◆ **MATERIAL SUPPLIED**:
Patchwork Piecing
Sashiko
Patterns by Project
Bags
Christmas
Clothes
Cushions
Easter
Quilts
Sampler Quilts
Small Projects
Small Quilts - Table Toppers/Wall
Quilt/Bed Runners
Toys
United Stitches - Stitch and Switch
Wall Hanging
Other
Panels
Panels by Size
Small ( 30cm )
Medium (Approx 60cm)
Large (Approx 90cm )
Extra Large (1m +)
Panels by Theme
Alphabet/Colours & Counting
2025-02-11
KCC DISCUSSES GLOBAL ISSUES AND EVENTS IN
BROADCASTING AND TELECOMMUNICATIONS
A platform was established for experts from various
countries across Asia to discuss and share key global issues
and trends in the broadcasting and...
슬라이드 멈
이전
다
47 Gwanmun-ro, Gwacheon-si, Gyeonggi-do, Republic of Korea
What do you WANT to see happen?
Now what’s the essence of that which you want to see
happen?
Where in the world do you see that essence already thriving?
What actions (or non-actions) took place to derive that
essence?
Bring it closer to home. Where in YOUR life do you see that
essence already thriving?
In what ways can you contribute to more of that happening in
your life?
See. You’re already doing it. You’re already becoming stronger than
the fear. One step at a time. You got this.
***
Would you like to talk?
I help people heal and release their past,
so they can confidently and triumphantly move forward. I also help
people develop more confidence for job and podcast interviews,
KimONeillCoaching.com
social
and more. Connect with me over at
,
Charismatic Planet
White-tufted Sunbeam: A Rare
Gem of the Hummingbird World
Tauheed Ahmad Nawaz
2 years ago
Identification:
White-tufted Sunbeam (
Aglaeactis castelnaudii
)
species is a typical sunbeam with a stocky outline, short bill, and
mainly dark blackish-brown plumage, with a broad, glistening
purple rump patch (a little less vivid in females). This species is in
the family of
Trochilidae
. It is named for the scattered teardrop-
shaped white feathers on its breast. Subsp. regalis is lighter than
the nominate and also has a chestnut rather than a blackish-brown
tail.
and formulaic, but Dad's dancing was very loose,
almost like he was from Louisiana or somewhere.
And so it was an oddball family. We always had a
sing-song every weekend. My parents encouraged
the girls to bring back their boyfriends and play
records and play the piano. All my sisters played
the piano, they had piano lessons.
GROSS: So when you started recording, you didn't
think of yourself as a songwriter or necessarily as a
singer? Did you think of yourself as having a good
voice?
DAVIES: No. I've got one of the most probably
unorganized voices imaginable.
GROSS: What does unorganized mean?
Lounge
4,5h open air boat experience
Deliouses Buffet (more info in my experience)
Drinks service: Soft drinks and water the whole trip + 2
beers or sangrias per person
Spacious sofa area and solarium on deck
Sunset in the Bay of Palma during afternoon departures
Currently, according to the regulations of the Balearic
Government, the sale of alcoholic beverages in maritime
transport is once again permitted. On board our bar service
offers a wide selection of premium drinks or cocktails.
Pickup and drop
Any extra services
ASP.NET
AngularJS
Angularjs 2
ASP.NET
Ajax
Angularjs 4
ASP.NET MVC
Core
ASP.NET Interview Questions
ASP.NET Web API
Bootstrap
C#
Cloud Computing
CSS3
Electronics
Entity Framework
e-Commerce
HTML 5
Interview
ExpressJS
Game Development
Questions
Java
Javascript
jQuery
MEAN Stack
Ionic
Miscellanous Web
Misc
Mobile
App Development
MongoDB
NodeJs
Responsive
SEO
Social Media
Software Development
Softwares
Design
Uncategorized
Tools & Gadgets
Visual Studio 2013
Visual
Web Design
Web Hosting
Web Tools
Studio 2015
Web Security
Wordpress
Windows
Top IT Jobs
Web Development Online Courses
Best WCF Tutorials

◆ **WORK TO BE COMPLETED**: Repeat the records. Match them exactly.

◆ **RESPONSE TO THE TASK**:
Patchwork Piecing
Sashiko
Patterns by Project
Bags
Christmas
Clothes
Cushions
Easter
Quilts
Sampler Quilts
Small Projects
Small Quilts - Table Toppers/Wall
Quilt/Bed Runners
Toys
United Stitches - Stitch and Switch
Wall Hanging
Other
Panels
Panels by Size
Small ( 30cm )
Medium (Approx 60cm)
Large (Approx 90cm )
Extra Large (1m +)
Panels by Theme
Alphabet/Colours & Counting
2025-02-11
KCC DISCUSSES GLOBAL ISSUES AND EVENTS IN
BROADCASTING AND TELECOMMUNICATIONS
A platform was established for experts from various
countries across Asia to discuss and share key global issues
and trends in the broadcasting and...
슬라이드 멈
이전
다
47 Gwanmun-ro, Gwacheon-si, Gyeonggi-do, Republic of Korea
What do you WANT to see happen?
Now what’s the essence of that which you want to see
happen?
Where in the world do you see that essence already thriving?
What actions (or non-actions) took place to derive that
essence?
Bring it closer to home. Where in YOUR life do you see that
essence already thriving?
In what ways can you contribute to more of that happening in
your life?
See. You’re already doing it. You’re already becoming stronger than
the fear. One step at a time. You got this.
***
Would you like to talk?
I help people heal and release their past,
so they can confidently and triumphantly move forward. I also help
people develop more confidence for job and podcast interviews,
KimONeillCoaching.com
social
and more. Connect with me over at
,
Charismatic Planet
White-tufted Sunbeam: A Rare
Gem of the Hummingbird World
Tauheed Ahmad Nawaz
2 years ago
Identification:
White-tufted Sunbeam (
Aglaeactis castelnaudii
)
species is a typical sunbeam with a stocky outline, short bill, and
mainly dark blackish-brown plumage, with a broad, glistening
purple rump patch (a little less vivid in females). This species is in
the family of
Trochilidae
. It is named for the scattered teardrop-
shaped white feathers on its breast. Subsp. regalis is lighter than
the nominate and also has a chestnut rather than a blackish-brown
tail.
and formulaic, but Dad's dancing was very loose,
almost like he was from Louisiana or somewhere.
And so it was an oddball family. We always had a
sing-song every weekend. My parents encouraged
the girls to bring back their boyfriends and play
records and play the piano. All my sisters played
the piano, they had piano lessons.
GROSS: So when you started recording, you didn't
think of yourself as a songwriter or necessarily as a
singer? Did you think of yourself as having a good
voice?
DAVIES: No. I've got one of the most probably
unorganized voices imaginable.
GROSS: What does unorganized mean?
Lounge
4,5h open air boat experience
Deliouses Buffet (more info in my experience)
Drinks service: Soft drinks and water the whole trip + 2
beers or sangrias per person
Spacious sofa area and solarium on deck
Sunset in the Bay of Palma during afternoon departures
Currently, according to the regulations of the Balearic
Government, the sale of alcoholic beverages in maritime
transport is once again permitted. On board our bar service
offers a wide selection of premium drinks or cocktails.
Pickup and drop
Any extra services
ASP.NET
AngularJS
Angularjs 2
ASP.NET
Ajax
Angularjs 4
ASP.NET MVC
Core
ASP.NET Interview Questions
ASP.NET Web API
Bootstrap
C#
Cloud Computing
CSS3
Electronics
Entity Framework
e-Commerce
HTML 5
Interview
ExpressJS
Game Development
Questions
Java
Javascript
jQuery
MEAN Stack
Ionic
Miscellanous Web
Misc
Mobile
App Development
MongoDB
NodeJs
Responsive
SEO
Social Media
Software Development
Softwares
Design
Uncategorized
Tools & Gadgets
Visual Studio 2013
Visual
Web Design
Web Hosting
Web Tools
Studio 2015
Web Security
Wordpress
Windows
Top IT Jobs
Web Development Online Courses
Best WCF Tutorials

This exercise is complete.